Pixel coordinate grounding data:
##############################
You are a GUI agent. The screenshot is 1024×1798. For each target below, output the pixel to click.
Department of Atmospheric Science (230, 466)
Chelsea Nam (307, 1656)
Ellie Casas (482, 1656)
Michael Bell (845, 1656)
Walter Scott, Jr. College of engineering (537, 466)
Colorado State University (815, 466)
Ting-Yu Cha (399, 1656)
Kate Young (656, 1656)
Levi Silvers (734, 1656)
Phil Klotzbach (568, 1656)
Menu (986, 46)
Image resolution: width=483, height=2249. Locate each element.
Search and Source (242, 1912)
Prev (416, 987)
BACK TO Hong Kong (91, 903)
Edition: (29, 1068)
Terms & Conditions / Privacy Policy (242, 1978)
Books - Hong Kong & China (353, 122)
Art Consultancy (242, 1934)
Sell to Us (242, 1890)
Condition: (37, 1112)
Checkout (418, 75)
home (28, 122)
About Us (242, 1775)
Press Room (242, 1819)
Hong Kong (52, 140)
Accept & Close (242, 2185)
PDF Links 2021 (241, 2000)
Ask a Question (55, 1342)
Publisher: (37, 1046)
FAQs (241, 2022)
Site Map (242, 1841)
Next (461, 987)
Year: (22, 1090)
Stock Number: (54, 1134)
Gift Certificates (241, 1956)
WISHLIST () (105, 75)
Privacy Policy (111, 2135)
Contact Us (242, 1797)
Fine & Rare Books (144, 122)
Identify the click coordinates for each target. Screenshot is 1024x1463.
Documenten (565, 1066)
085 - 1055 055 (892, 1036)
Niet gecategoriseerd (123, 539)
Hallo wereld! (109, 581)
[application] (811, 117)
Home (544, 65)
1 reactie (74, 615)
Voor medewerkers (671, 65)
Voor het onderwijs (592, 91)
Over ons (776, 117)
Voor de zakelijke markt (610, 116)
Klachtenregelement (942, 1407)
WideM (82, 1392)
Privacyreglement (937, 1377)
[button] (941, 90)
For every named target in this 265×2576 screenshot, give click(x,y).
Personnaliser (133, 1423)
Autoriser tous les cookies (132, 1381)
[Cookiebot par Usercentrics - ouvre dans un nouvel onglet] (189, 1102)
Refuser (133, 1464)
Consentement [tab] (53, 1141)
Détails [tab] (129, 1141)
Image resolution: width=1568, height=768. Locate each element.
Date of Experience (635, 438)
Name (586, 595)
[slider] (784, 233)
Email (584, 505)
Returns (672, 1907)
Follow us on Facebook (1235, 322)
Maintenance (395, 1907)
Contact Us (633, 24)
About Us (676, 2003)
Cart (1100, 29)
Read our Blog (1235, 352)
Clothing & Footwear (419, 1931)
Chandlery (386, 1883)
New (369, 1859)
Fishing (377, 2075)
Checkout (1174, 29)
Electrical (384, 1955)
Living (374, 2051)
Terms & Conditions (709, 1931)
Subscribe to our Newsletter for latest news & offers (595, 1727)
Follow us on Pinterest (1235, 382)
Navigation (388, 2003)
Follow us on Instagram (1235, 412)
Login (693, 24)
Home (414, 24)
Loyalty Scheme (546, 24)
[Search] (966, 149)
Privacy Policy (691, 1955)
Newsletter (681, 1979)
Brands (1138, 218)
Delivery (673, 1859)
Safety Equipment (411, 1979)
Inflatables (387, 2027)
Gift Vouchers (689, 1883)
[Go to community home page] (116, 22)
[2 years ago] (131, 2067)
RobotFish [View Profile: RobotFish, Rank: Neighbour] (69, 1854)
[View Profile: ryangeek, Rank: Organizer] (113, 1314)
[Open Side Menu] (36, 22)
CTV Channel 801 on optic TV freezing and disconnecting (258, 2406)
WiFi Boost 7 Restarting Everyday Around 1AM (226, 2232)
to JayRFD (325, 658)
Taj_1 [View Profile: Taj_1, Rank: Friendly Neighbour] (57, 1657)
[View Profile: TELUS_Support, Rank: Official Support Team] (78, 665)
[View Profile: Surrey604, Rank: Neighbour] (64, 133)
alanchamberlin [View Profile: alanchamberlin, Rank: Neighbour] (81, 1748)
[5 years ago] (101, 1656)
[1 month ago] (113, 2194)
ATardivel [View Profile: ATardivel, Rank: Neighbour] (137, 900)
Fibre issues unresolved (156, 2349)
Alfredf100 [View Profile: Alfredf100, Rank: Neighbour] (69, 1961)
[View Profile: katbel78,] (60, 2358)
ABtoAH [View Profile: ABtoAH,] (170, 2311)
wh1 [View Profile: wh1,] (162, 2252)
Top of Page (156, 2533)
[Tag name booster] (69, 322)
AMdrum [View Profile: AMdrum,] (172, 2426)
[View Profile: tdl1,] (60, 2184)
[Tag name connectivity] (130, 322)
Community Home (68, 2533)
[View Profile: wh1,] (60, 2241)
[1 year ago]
##############################
Exercise details:
Write out all the records above again, exactly as they stand.

Response to the task:
You are a GUI agent. The screenshot is 1024×1798. For each target below, output the pixel to click.
Department of Atmospheric Science (230, 466)
Chelsea Nam (307, 1656)
Ellie Casas (482, 1656)
Michael Bell (845, 1656)
Walter Scott, Jr. College of engineering (537, 466)
Colorado State University (815, 466)
Ting-Yu Cha (399, 1656)
Kate Young (656, 1656)
Levi Silvers (734, 1656)
Phil Klotzbach (568, 1656)
Menu (986, 46)
Image resolution: width=483, height=2249. Locate each element.
Search and Source (242, 1912)
Prev (416, 987)
BACK TO Hong Kong (91, 903)
Edition: (29, 1068)
Terms & Conditions / Privacy Policy (242, 1978)
Books - Hong Kong & China (353, 122)
Art Consultancy (242, 1934)
Sell to Us (242, 1890)
Condition: (37, 1112)
Checkout (418, 75)
home (28, 122)
About Us (242, 1775)
Press Room (242, 1819)
Hong Kong (52, 140)
Accept & Close (242, 2185)
PDF Links 2021 (241, 2000)
Ask a Question (55, 1342)
Publisher: (37, 1046)
FAQs (241, 2022)
Site Map (242, 1841)
Next (461, 987)
Year: (22, 1090)
Stock Number: (54, 1134)
Gift Certificates (241, 1956)
WISHLIST () (105, 75)
Privacy Policy (111, 2135)
Contact Us (242, 1797)
Fine & Rare Books (144, 122)
Identify the click coordinates for each target. Screenshot is 1024x1463.
Documenten (565, 1066)
085 - 1055 055 (892, 1036)
Niet gecategoriseerd (123, 539)
Hallo wereld! (109, 581)
[application] (811, 117)
Home (544, 65)
1 reactie (74, 615)
Voor medewerkers (671, 65)
Voor het onderwijs (592, 91)
Over ons (776, 117)
Voor de zakelijke markt (610, 116)
Klachtenregelement (942, 1407)
WideM (82, 1392)
Privacyreglement (937, 1377)
[button] (941, 90)
For every named target in this 265×2576 screenshot, give click(x,y).
Personnaliser (133, 1423)
Autoriser tous les cookies (132, 1381)
[Cookiebot par Usercentrics - ouvre dans un nouvel onglet] (189, 1102)
Refuser (133, 1464)
Consentement [tab] (53, 1141)
Détails [tab] (129, 1141)
Image resolution: width=1568, height=768. Locate each element.
Date of Experience (635, 438)
Name (586, 595)
[slider] (784, 233)
Email (584, 505)
Returns (672, 1907)
Follow us on Facebook (1235, 322)
Maintenance (395, 1907)
Contact Us (633, 24)
About Us (676, 2003)
Cart (1100, 29)
Read our Blog (1235, 352)
Clothing & Footwear (419, 1931)
Chandlery (386, 1883)
New (369, 1859)
Fishing (377, 2075)
Checkout (1174, 29)
Electrical (384, 1955)
Living (374, 2051)
Terms & Conditions (709, 1931)
Subscribe to our Newsletter for latest news & offers (595, 1727)
Follow us on Pinterest (1235, 382)
Navigation (388, 2003)
Follow us on Instagram (1235, 412)
Login (693, 24)
Home (414, 24)
Loyalty Scheme (546, 24)
[Search] (966, 149)
Privacy Policy (691, 1955)
Newsletter (681, 1979)
Brands (1138, 218)
Delivery (673, 1859)
Safety Equipment (411, 1979)
Inflatables (387, 2027)
Gift Vouchers (689, 1883)
[Go to community home page] (116, 22)
[2 years ago] (131, 2067)
RobotFish [View Profile: RobotFish, Rank: Neighbour] (69, 1854)
[View Profile: ryangeek, Rank: Organizer] (113, 1314)
[Open Side Menu] (36, 22)
CTV Channel 801 on optic TV freezing and disconnecting (258, 2406)
WiFi Boost 7 Restarting Everyday Around 1AM (226, 2232)
to JayRFD (325, 658)
Taj_1 [View Profile: Taj_1, Rank: Friendly Neighbour] (57, 1657)
[View Profile: TELUS_Support, Rank: Official Support Team] (78, 665)
[View Profile: Surrey604, Rank: Neighbour] (64, 133)
alanchamberlin [View Profile: alanchamberlin, Rank: Neighbour] (81, 1748)
[5 years ago] (101, 1656)
[1 month ago] (113, 2194)
ATardivel [View Profile: ATardivel, Rank: Neighbour] (137, 900)
Fibre issues unresolved (156, 2349)
Alfredf100 [View Profile: Alfredf100, Rank: Neighbour] (69, 1961)
[View Profile: katbel78,] (60, 2358)
ABtoAH [View Profile: ABtoAH,] (170, 2311)
wh1 [View Profile: wh1,] (162, 2252)
Top of Page (156, 2533)
[Tag name booster] (69, 322)
AMdrum [View Profile: AMdrum,] (172, 2426)
[View Profile: tdl1,] (60, 2184)
[Tag name connectivity] (130, 322)
Community Home (68, 2533)
[View Profile: wh1,] (60, 2241)
[1 year ago]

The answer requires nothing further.